Author: Alexandre Chouinard (Daazku@gmail.com)

Date: 03/2025

Sponsor(s): N/A

Type: Feature

Status: Draft

Related issues/PRs:

Thread from mailing list: N/A

Background

There is no easy way to set up dashboards and alerts for Loki on a pre-existing Prometheus stack that does not use the Prometheus Operator with a specific configuration.

The metrics selectors are hardcoded, making the dashboard unusable without manual modifications in many cases. It is assumed that job, cluster, namespace, container and/or a combination of other labels are present on metrics and have very specific values.

Problem Statement

This renders the dashboards and alerts unusable for setups that do not conform to the current assumptions about which label(s) should be present in the metrics.

A good example of that would be the “job” label used everywhere: job=~\"$namespace/bloom-planner\"

Usually the job label refer to the task name used to scrape the targets, as per Prometheus documentation, and in k8s, if you are not using prometheus-operator with ServiceMonitor, it’s pretty common to have something like this as a scraping config:

        - job_name: "kubernetes-pods" # Can actually be anything you want.
          kubernetes_sd_configs:
            - role: pod
          relabel_configs:
            # Cluster label is "required" by kubernetes-mixin dashboards
            - target_label: cluster
              replacement: '${cluster_label}'
            ...

which would scrape all pods and yield something like:

up{job="kubernetes-pods", ...}

Right off the bat, that makes the dashboards unusable because it’s incompatible with what is hardcoded in the dashboards and alerts.

Goals

Ideally, selectors should default to the values required internally by Grafana but remain configurable so users can tailor them to their setup.

A good example of this is how kubernetes-monitoring/kubernetes-mixin did it: https://github.com/kubernetes-monitoring/kubernetes-mixin/blob/1fa3b6731c93eac6d5b8c3c3b087afab2baabb42/config.libsonnet#L20-L33 Every possible selector is configurable and thus allow for various setup to properly work.

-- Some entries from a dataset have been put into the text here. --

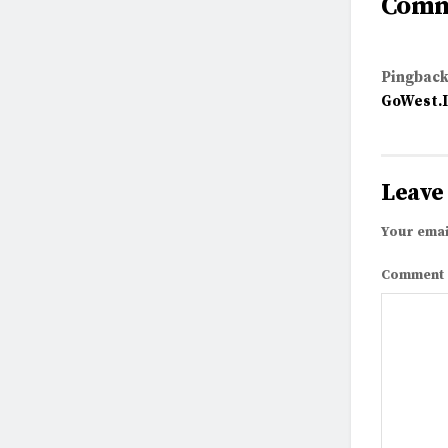
Com
Pingback
GoWest.
Leave
Your emai
Comment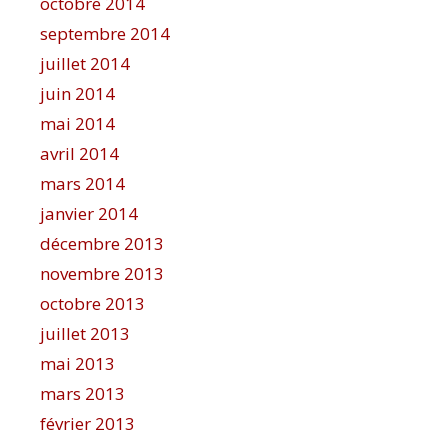
octobre 2014
septembre 2014
juillet 2014
juin 2014
mai 2014
avril 2014
mars 2014
janvier 2014
décembre 2013
novembre 2013
octobre 2013
juillet 2013
mai 2013
mars 2013
février 2013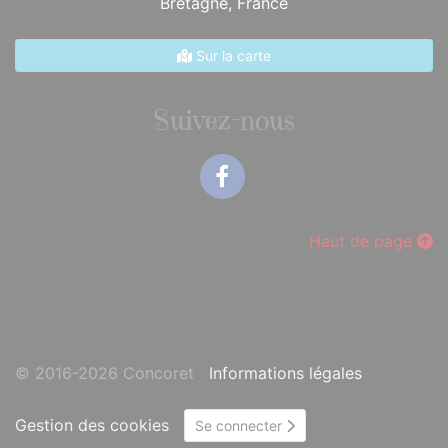
Bretagne,
France
Sur la carte
Suivez-nous
Facebook
Haut de page
© 2016-2026 Concoret
Informations légales
Gestion des cookies
Se connecter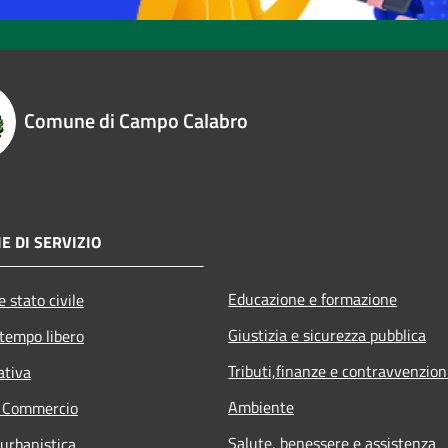
Comune di Campo Calabro
E DI SERVIZIO
Educazione e formazione
 stato civile
Giustizia e sicurezza pubblica
 tempo libero
Tributi,finanze e contravvenzion
ativa
Ambiente
e Commercio
Salute, benessere e assistenza
 urbanistica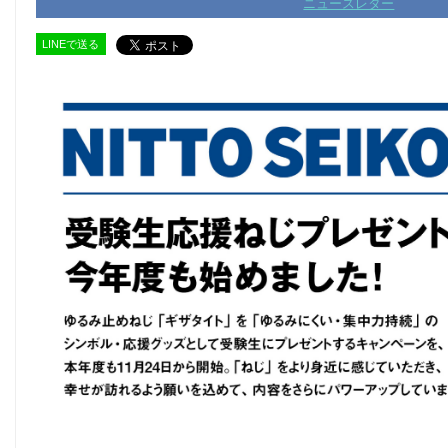
ニュースレター
LINEで送る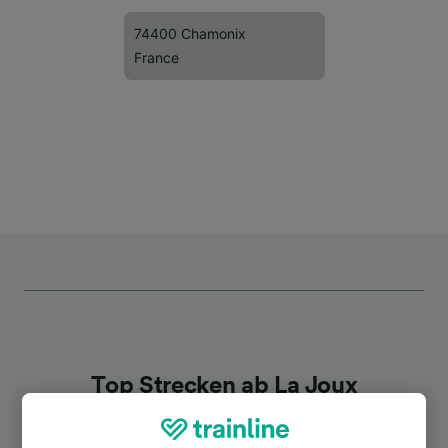
74400 Chamonix
France
Top Strecken ab La Joux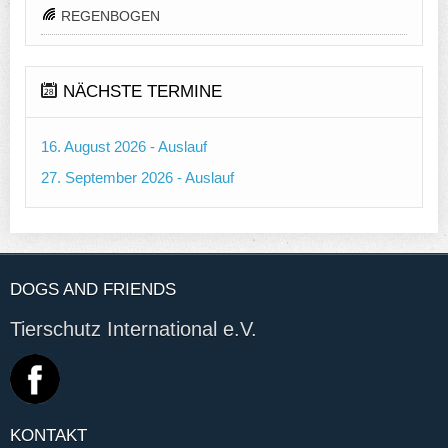
REGENBOGEN
NÄCHSTE TERMINE
16. August 2026 - Auslauf
27. September 2026 - Auslauf
DOGS AND FRIENDS
Tierschutz International e.V.
KONTAKT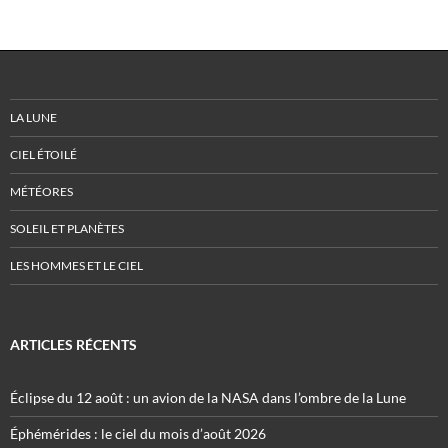
LA LUNE
CIEL ÉTOILÉ
MÉTÉORES
SOLEIL ET PLANÈTES
LES HOMMES ET LE CIEL
ARTICLES RÉCENTS
Éclipse du 12 août : un avion de la NASA dans l’ombre de la Lune
Éphémérides : le ciel du mois d’août 2026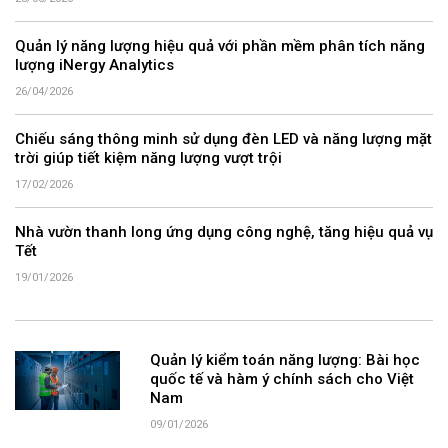
Quản lý năng lượng hiệu quả với phần mềm phân tích năng
lượng iNergy Analytics
26/04/2026
Chiếu sáng thông minh sử dụng đèn LED và năng lượng mặt
trời giúp tiết kiệm năng lượng vượt trội
17/02/2026
Nhà vườn thanh long ứng dụng công nghệ, tăng hiệu quả vụ
Tết
19/01/2026
Quản lý kiểm toán năng lượng: Bài học
quốc tế và hàm ý chính sách cho Việt
Nam
09/01/2026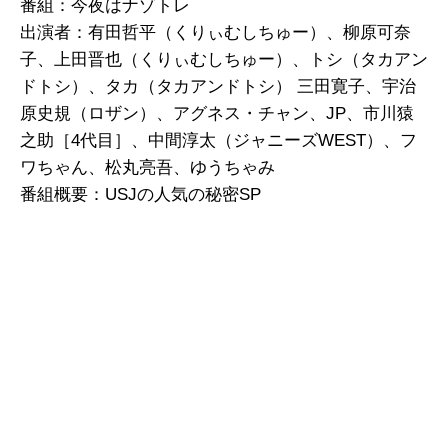
番組：今夜はナゾトレ
出演者：有田哲平（くりぃむしちゅー）、柳原可奈
子、上田晋也（くりぃむしちゅー）、トシ（タカアン
ドトシ）、タカ（タカアンドトシ） 三田寛子、宇治
原史規（ロザン）、アグネス・チャン、JP、市川猿
之助［4代目］、中間淳太（ジャニーズWEST）、フ
ワちゃん、松丸亮吾、ゆうちゃみ
番組概要：USJの人気の秘密SP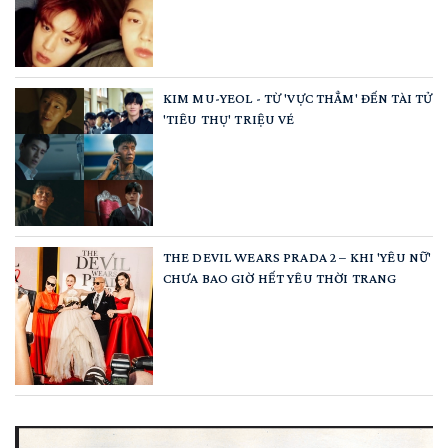
KIM MU-YEOL - TỪ 'VỰC THẲM' ĐẾN TÀI TỬ
'TIÊU THỤ' TRIỆU VÉ
THE DEVIL WEARS PRADA 2 – KHI 'YÊU NỮ'
CHƯA BAO GIỜ HẾT YÊU THỜI TRANG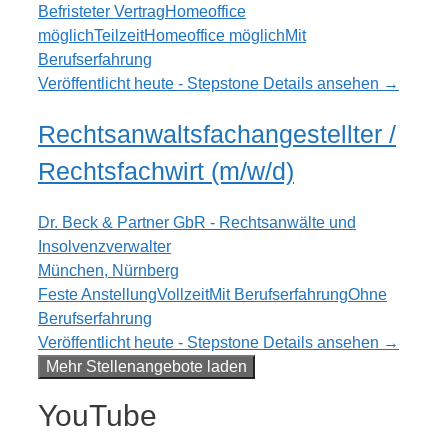
Befristeter Vertrag
Homeoffice
möglich
Teilzeit
Homeoffice möglich
Mit
Berufserfahrung
Veröffentlicht heute - Stepstone
Details ansehen →
Rechtsanwaltsfachangestellter /
Rechtsfachwirt (m/w/d)
Dr. Beck & Partner GbR - Rechtsanwälte und
Insolvenzverwalter
München, Nürnberg
Feste Anstellung
Vollzeit
Mit Berufserfahrung
Ohne
Berufserfahrung
Veröffentlicht heute - Stepstone
Details ansehen →
Mehr Stellenangebote laden
YouTube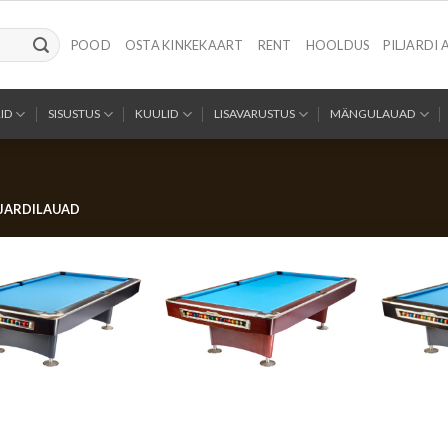
POOD
OSTA KINKEKAART
RENT
HOOLDUS
PILJARDI 
ID
SISUSTUS
KUULID
LISAVARUSTUS
MÄNGULAUAD
LJARDILAUAD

The structure is already there to support this. It just has not been leveraged properly.

Non-Goals (optional)

It would be desirable to create some automated checks verifying that all metrics used in dashboard and alerts are using the proper selector(s) from the configuration. There are many issues in the repository about new dashboards or dashboard updates not using the proper labels on metrics.